Nowhere to Go
For the latest on the pursuit of the American Dream in Silicon Valley, all you have to do is to talk to someone like “Nagaraj” (who didn’t want to reveal his real name). He’s an Indian immigrant who, like many other Indian engineers, came to America recently on an H-1B visa, which allows skilled workers to be employed by one company for as many as six years. But one morning last month, Nagaraj and a half dozen other Indian workers with H-1Bs were called into a conference room in their San Francisco technology-consulting firm and told they were being laid off. The reason: weakening economic conditions in Silicon Valley, “It was the shock of my lifetime,” says Nagaraj.

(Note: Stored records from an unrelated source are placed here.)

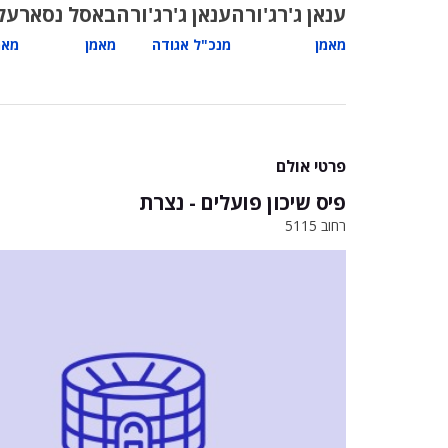
ענאן ג'רג'ורה
ענאן ג'רג'ורה
באסל נסאר
על
מאמן
מנכ"ל אגודה
מאמן
מאמ
פרטי אולם
פיס שיכון פועלים - נצרת
רחוב 5115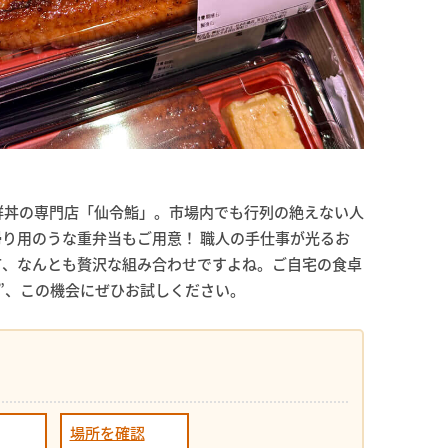
鮮丼の専門店「仙令鮨」。市場内でも行列の絶えない人
り用のうな重弁当もご用意！ 職人の手仕事が光るお
て、なんとも贅沢な組み合わせですよね。ご自宅の食卓
”、この機会にぜひお試しください。
場所を確認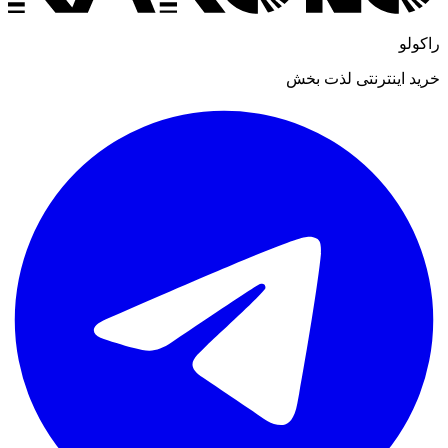
راکولو
خرید اینترنتی لذت بخش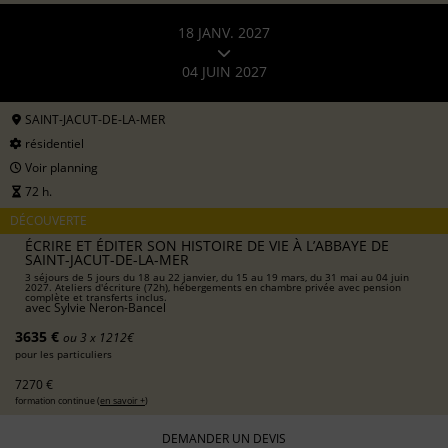
18 JANV. 2027
04 JUIN 2027
SAINT-JACUT-DE-LA-MER
résidentiel
Voir planning
72 h.
DÉCOUVERTE
ÉCRIRE ET ÉDITER SON HISTOIRE DE VIE À L’ABBAYE DE
SAINT-JACUT-DE-LA-MER
3 séjours de 5 jours du 18 au 22 janvier, du 15 au 19 mars, du 31 mai au 04 juin
2027. Ateliers d'écriture (72h), hébergements en chambre privée avec pension
complète et transferts inclus.
avec
Sylvie Neron-Bancel
3635 €
ou 3 x 1212€
pour les particuliers
7270 €
formation continue (
en savoir +
)
DEMANDER UN DEVIS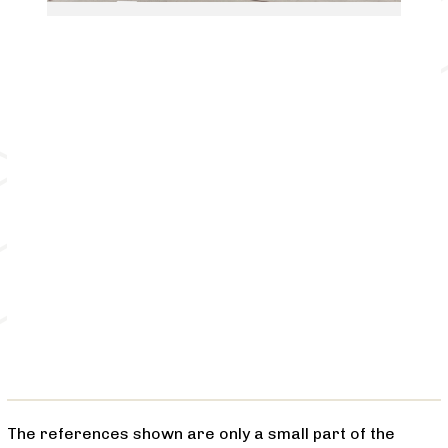
The references shown are only a small part of the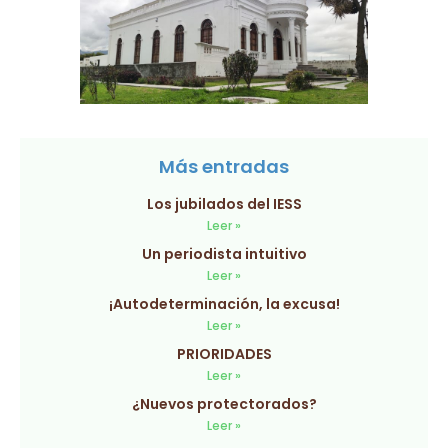
Más entradas
Los jubilados del IESS
Leer »
Un periodista intuitivo
Leer »
¡Autodeterminación, la excusa!
Leer »
PRIORIDADES
Leer »
¿Nuevos protectorados?
Leer »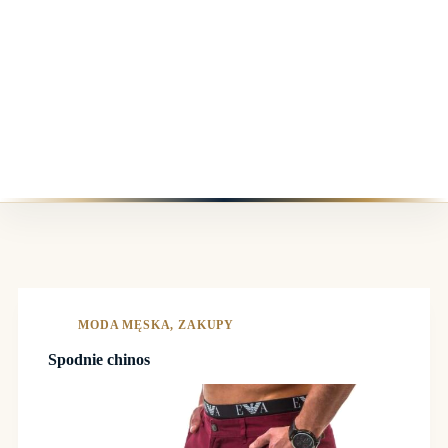
MODA MĘSKA
,
ZAKUPY
Spodnie chinos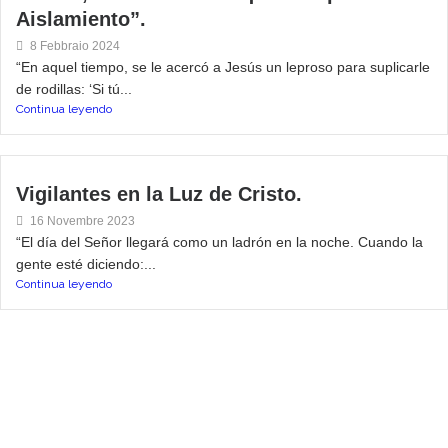
Aislamiento”.
8 Febbraio 2024
“En aquel tiempo, se le acercó a Jesús un leproso para suplicarle
de rodillas: ‘Si tú...
Continua leyendo
Vigilantes en la Luz de Cristo.
16 Novembre 2023
“El día del Señor llegará como un ladrón en la noche. Cuando la
gente esté diciendo:...
Continua leyendo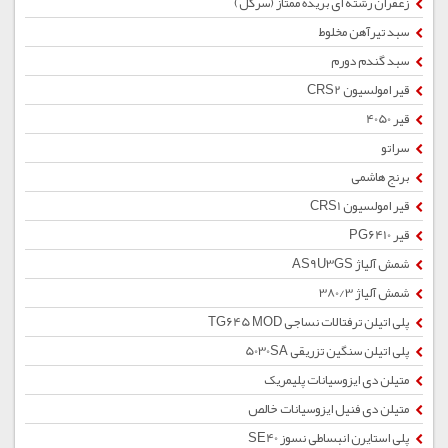
زعفران رشته ای بریده ممتاز (سرگل)
سبد تیرآهن مخلوط
سبد گندم دورم
قیر امولسیون CRS2
قیر 4050
سراتو
برنج هاشمی
قیر امولسیون CRS1
قیر PG6410
شمش آلیاژ AS9U3GS
شمش آلیاژ 380/3
پلی اتیلن ترفتالات نساجی TG645 MOD
پلی اتیلن سنگین تزریقی 5030SA
متیلن دی ایزوسیانات پلیمریک
متیلن دی فنیل ایزوسیانات خالص
پلی استایرن انبساطی نسوز SE40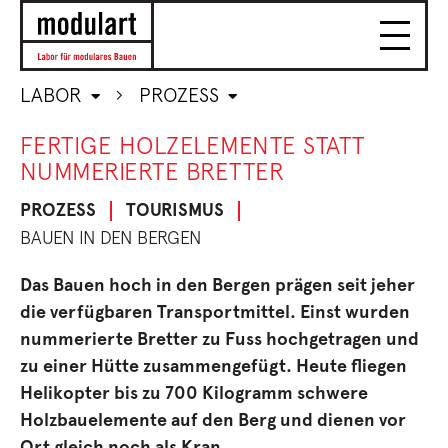
LABOR
PROZESS
FERTIGE HOLZELEMENTE STATT
NUMMERIERTE BRETTER
PROZESS
TOURISMUS
BAUEN IN DEN BERGEN
Das Bauen hoch in den Bergen prägen seit jeher
die verfügbaren Transportmittel. Einst wurden
nummerierte Bretter zu Fuss hochgetragen und
zu einer Hütte zusammengefügt. Heute fliegen
Helikopter bis zu 700 Kilogramm schwere
Holzbauelemente auf den Berg und dienen vor
Ort gleich noch als Kran.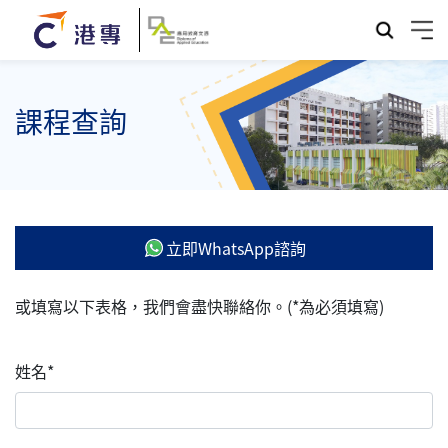
課程查詢
立即WhatsApp諮詢
或填寫以下表格，我們會盡快聯絡你。(*為必須填寫)
姓名*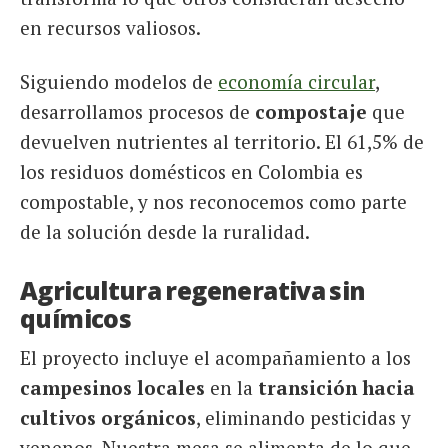
en recursos valiosos.
Siguiendo modelos de
economía circular
,
desarrollamos procesos de
compostaje
que
devuelven nutrientes al territorio. El 61,5% de
los residuos domésticos en Colombia es
compostable, y nos reconocemos como parte
de la solución desde la ruralidad.
Agricultura regenerativa sin
químicos
El proyecto incluye el acompañamiento a los
campesinos locales
en la
transición hacia
cultivos orgánicos
, eliminando pesticidas y
venenos. Nuestra mesa se alimenta de lo que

This is not a normal bear-market sob story. According to federal regulation, Nagaraj and his colleagues have two choices. They must either return to India, or find another job in a tight labor market and hope that the Immigration and Naturalization Services (INS) allow them to transfer their visa to the new company. And the law doesn’t allow them to earn a pay-check until all the paperwork winds its way through the INS bureaucracy. “How am I going to survive without any job and without any income?” Nagaraj wonders.
Until recently, H-1B visas were championed by Silicon Valley companies as the solution to the region’s shortage of programmers and engineers. First issued by the INS in 1992, they attract skilled workers from other countries, many of whom bring families with them, lay down roots and apply for the more permanent green cards. Through February 2000, more than 81,000 worker held such visas — but with the dot-com crash, many have been getting laid off. That’s causing mass consternation in U.S. immigrant communities. The INS considers a worker “out of status” when he loses a job, which technically means that he must pack up and go home. But because of the scope of this year’s layoffs, the U.S. government has recently backpedaled, issuing a confusing series of statements that suggest workers might be able to stay if they qualify for some exceptions and can find a new company to sponsor their visa. But even those loopholes remain nebulous. The result is thousands of immigrants now face dimming career prospects in America, and the possibilities that they will be sent home. “They are in limbo. It is the greatest form of torture,” says Amar Veda of the Silicon Valley-based Immigrants Support Network.
The crisis looks especially bad in light of all the heated visa rhetoric by Silicon Valley companies in the past few years. Last fall the industry won a big victory by getting Congress to approve an increase in the annual number of H-1B visas. Now, with technology firms retrenching, demand for such workers is slowing. Valley heavyweights like Intel, Cisco and Hewlett-Packard have all announced thousands of layoffs this year, which include many H-1B workers. The INS reported last month that only 16,000 new H-1B workers came to the United States in February — down from 32,000 in February of last year.
Last month, acknowledging the scope of the problem, the INS told H-1B holders “not to panic,” and that there would be a grace period for laid-off workers before they had to leave the United States. INS spokeswomen Eyleen Schmidt promises that more specific guidance will come this month. “We are aware of the cutbacks,” she says. “We’re trying to be as generous as we can be within the confines of the existing law.”
翻译参考答案:
无家可归
这不是正常的有市场疲软而引发的悲剧故事。根据联邦政府的规定,纳加拉吉和他的同事有两个选择:要么立即回印度,要么在供过于求的劳动市场找到一份新工作,然后寄希望与移民规划局把他们的签证转到他们的新公司去。在法律上,他不能有收入,除非他办完移民局所有的手续之后。“没有工作,没有收入,我怎么生存呀?” 纳加拉吉愁眉不展。
不久前,H-1B签证还是硅谷各公司解决当地程序员和工程师短缺问题的香饽饽。H-1B签证始于1992年,移民局希望通过签发这种签证来吸引其他国家的熟练工人来美工作。他们中的许多人带着妻儿,落地生根,并申请有永久居住权的绿卡。截止到2000年2月,大约有8.1万名工人持有这种签证。但随着网络经济的崩溃,许多人遭到解雇。这导致了在美国移民社区的很大不安。当一个工人丢了饭碗,移民局就认为他“没有身份乐”,在理论上,你可以认为他必须卷起行李回家了。由于今年工人被解雇幅度太大,美国政府近来有所让步,宣布了一系列模糊不清的政策,暗示如果他们符合某些特例并能找到一个公司为他们担保签证的话,他们还可以留下来。这一政策的结果就是数以千计的移民在美国面临着暗淡的不确定的前景,甚至被突然遣送回家。“他们生活在地狱的边缘,这也许是最痛苦的。”坐落在硅谷的移民互助网络组织的阿玛·维达这样认为。